I have the suspicion that this results from a synchronization error between the MPI tasks, that can happen if numerical noise accumulates for (conceptually global) quantities that are computed independently for each MPI tasks. What then happens is that the MPI tasks disagree whether the iterations have converged, and they no longer work on the same part of the code. Then some MPI tasks send completely different data, the eigenvalues pick up random values, and the Fermi-level searching algorithm fails to find a reasonable value, and you have the symptoms I see in the log file.
One frequent symptom of MPI mismatch is that the behavior is not reproducible, i.e., the same calculation stops at different moments, or runs in some cases and stops in others. One could also try to set the environment SX_LOG_STDOUT=ALL - then all MPI tasks produce output (tasks 1 - N to hidden files .stdoutDump_<i>, and one can compare if they show different output in the end that shows that some tasks continue with the next step, while others continue to iterate the nu's. Also, if affordable, a non-MPI run should not show such issues.
I had similar things long time ago with the scf iterations, and I ended up broadcasting the convergence decision. Before I implement a corresponding fix for the nu optimization loop, could you try to check if my suspicion is true by rerunning the same calculation with SX_LOG_STDOUT=ALL, and check if the final lines of output show any signs of discrepancies?

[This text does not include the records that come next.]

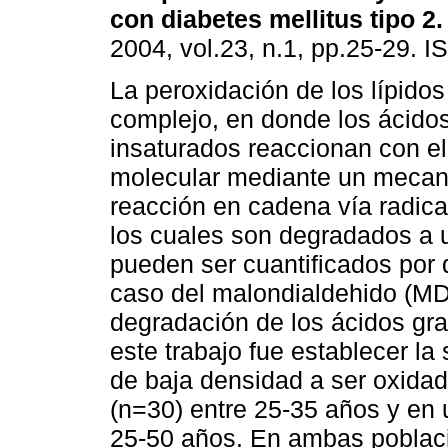
con diabetes mellitus tipo 2
.
2004, vol.23, n.1, pp.25-29. 
La peroxidación de los lípido
complejo, en donde los ácido
insaturados reaccionan con e
molecular mediante un meca
reacción en cadena vía radica
los cuales son degradados a u
pueden ser cuantificados por 
caso del malondialdehido (MDA
degradación de los ácidos gra
este trabajo fue establecer la 
de baja densidad a ser oxida
(n=30) entre 25-35 años y en 
25-50 años. En ambas poblaci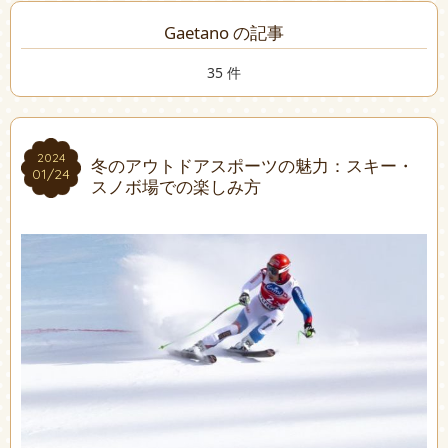
Gaetano の記事
35 件
2024
2024
冬のアウトドアスポーツの魅力：スキー・
01/24
01/24
スノボ場での楽しみ方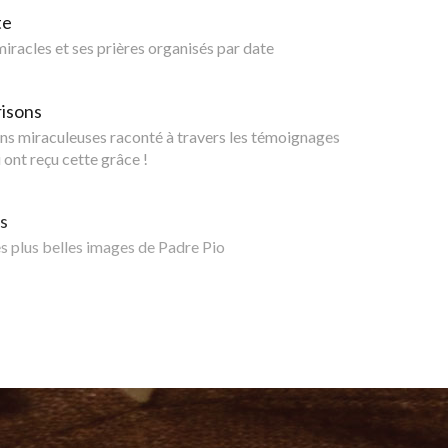
te
 miracles et ses prières organisés par date
risons
ns miraculeuses raconté à travers les témoignages
 ont reçu cette grâce !
s
 plus belles images de Padre Pio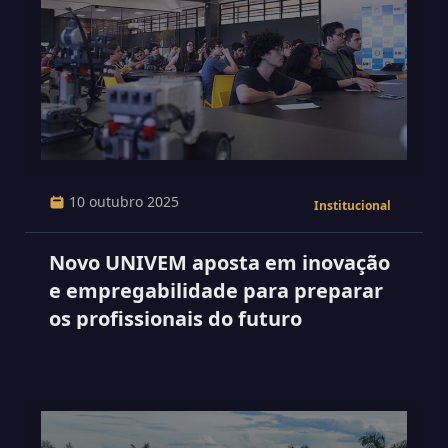
10 outubro 2025
Institucional
Novo UNIVEM aposta em inovação
e empregabilidade para preparar
os profissionais do futuro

If that is the case, I apologize for the inconvenience. MPI parallelization was implemented in the second round, using simple test cases to ensure that I can run them in serial. These simple test cases may be more well-behaved.
Updated by Noam Bernstein 25 days ago
Thank you for taking a look. It does look like the behavior is not reproducible, suggesting that your idea about the synchronization between MPI tasks makes sense. Unfortunately I haven't yet been able to reproduce this behavior with a sufficiently cheap system to run serially, but I can do several parallel runs and see if I get a sense of how often it happens, and save the SX_LOG_STDOUT=ALL output.
Updated by Noam Bernstein 22 days ago
I was able to reproduce this behavior in a run with SX_LOG_STDOUT=ALL. How do we go about confirming your hypothesis? Is there something I should look at, or should I just upload all 8 stdout files?
Updated by Christoph Freysoldt 22 days ago
Thanks.
There should be differences toward the end, notably in the nu loop (kappa/kappa opt/Gamma etc). Some could finish at low residues, right before the others explode.
If you don't see anything, please upload all 8 log files (or the last scf iteration, if they are too big).
Updated by Noam Bernstein 21 days ago
- File stdouts.tar.gz stdouts.tar.gz added
I don't see any differences in the last 100 or so lines (although there are differences near machine precision level in some quantities earlier in the process). I've uploaded the output files. One thing I also have, which I'll inspect, is the corresponding set of files from a run of supposedly the same inputs that didn't blow up. If I see anything interesting I'll upload those as well.